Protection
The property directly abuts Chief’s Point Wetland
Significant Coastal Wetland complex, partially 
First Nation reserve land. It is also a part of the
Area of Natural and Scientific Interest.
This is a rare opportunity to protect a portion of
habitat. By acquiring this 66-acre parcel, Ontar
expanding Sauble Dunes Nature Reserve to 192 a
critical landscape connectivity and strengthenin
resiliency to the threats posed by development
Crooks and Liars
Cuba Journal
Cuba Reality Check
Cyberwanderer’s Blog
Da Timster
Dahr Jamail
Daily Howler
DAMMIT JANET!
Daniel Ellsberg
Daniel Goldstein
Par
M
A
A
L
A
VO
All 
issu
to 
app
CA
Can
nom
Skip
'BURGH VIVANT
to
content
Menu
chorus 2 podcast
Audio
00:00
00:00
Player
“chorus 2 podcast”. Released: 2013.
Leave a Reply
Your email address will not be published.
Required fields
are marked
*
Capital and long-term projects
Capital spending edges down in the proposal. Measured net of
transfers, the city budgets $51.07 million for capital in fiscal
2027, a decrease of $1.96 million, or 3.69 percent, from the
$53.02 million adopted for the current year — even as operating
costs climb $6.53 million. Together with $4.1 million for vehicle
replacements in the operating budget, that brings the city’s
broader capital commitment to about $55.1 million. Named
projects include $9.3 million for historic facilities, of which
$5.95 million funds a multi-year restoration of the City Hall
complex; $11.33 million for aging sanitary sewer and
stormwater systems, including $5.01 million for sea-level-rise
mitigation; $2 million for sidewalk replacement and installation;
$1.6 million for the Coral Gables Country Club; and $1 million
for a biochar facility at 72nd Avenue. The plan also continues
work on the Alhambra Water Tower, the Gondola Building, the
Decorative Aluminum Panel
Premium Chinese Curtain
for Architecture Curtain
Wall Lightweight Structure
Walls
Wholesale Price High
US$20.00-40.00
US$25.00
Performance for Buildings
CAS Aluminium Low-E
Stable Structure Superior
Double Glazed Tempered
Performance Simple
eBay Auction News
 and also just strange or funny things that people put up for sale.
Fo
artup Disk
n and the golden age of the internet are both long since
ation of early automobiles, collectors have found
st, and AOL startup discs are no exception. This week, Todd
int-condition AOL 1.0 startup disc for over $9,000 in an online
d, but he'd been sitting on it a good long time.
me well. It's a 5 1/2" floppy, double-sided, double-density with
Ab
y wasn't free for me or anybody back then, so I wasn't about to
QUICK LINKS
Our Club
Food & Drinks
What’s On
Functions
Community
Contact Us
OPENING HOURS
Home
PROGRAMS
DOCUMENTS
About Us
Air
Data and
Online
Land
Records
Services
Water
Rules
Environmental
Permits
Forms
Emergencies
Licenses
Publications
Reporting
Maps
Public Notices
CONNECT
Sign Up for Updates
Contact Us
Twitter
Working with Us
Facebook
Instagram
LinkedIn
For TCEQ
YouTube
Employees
+-------+
== What you have to do ==
Your task is to reproduce all the records above exactly as they appear.

== Answer to this problem ==
Protection
The property directly abuts Chief’s Point Wetland
Significant Coastal Wetland complex, partially 
First Nation reserve land. It is also a part of the
Area of Natural and Scientific Interest.
This is a rare opportunity to protect a portion of
habitat. By acquiring this 66-acre parcel, Ontar
expanding Sauble Dunes Nature Reserve to 192 a
critical landscape connectivity and strengthenin
resiliency to the threats posed by development
Crooks and Liars
Cuba Journal
Cuba Reality Check
Cyberwanderer’s Blog
Da Timster
Dahr Jamail
Daily Howler
DAMMIT JANET!
Daniel Ellsberg
Daniel Goldstein
Par
M
A
A
L
A
VO
All 
issu
to 
app
CA
Can
nom
Skip
'BURGH VIVANT
to
content
Menu
chorus 2 podcast
Audio
00:00
00:00
Player
“chorus 2 podcast”. Released: 2013.
Leave a Reply
Your email address will not be published.
Required fields
are marked
*
Capital and long-term projects
Capital spending edges down in the proposal. Measured net of
transfers, the city budgets $51.07 million for capital in fiscal
2027, a decrease of $1.96 million, or 3.69 percent, from the
$53.02 million adopted for the current year — even as operating
costs climb $6.53 million. Together with $4.1 million for vehicle
replacements in the operating budget, that brings the city’s
broader capital commitment to about $55.1 million. Named
projects include $9.3 million for historic facilities, of which
$5.95 million funds a multi-year restoration of the City Hall
complex; $11.33 million for aging sanitary sewer and
stormwater systems, including $5.01 million for sea-level-rise
mitigation; $2 million for sidewalk replacement and installation;
$1.6 million for the Coral Gables Country Club; and $1 million
for a biochar facility at 72nd Avenue. The plan also continues
work on the Alhambra Water Tower, the Gondola Building, the
Decorative Aluminum Panel
Premium Chinese Curtain
for Architecture Curtain
Wall Lightweight Structure
Walls
Wholesale Price High
US$20.00-40.00
US$25.00
Performance for Buildings
CAS Aluminium Low-E
Stable Structure Superior
Double Glazed Tempered
Performance Simple
eBay Auction News
 and also just strange or funny things that people put up for sale.
Fo
artup Disk
n and the golden age of the internet are both long since
ation of early automobiles, collectors have found
st, and AOL startup discs are no exception. This week, Todd
int-condition AOL 1.0 startup disc for over $9,000 in an online
d, but he'd been sitting on it a good long time.
me well. It's a 5 1/2" floppy, double-sided, double-density with
Ab
y wasn't free for me or anybody back then, so I wasn't about to
QUICK LINKS
Our Club
Food & Drinks
What’s On
Functions
Community
Contact Us
OPENING HOURS
Home
PROGRAMS
DOCUMENTS
About Us
Air
Data and
Online
Land
Records
Services
Water
Rules
Environmental
Permits
Forms
Emergencies
Licenses
Publications
Reporting
Maps
Public Notices
CONNECT
Sign Up for Updates
Contact Us
Twitter
Working with Us
Facebook
Instagram
LinkedIn
For TCEQ
YouTube
Employees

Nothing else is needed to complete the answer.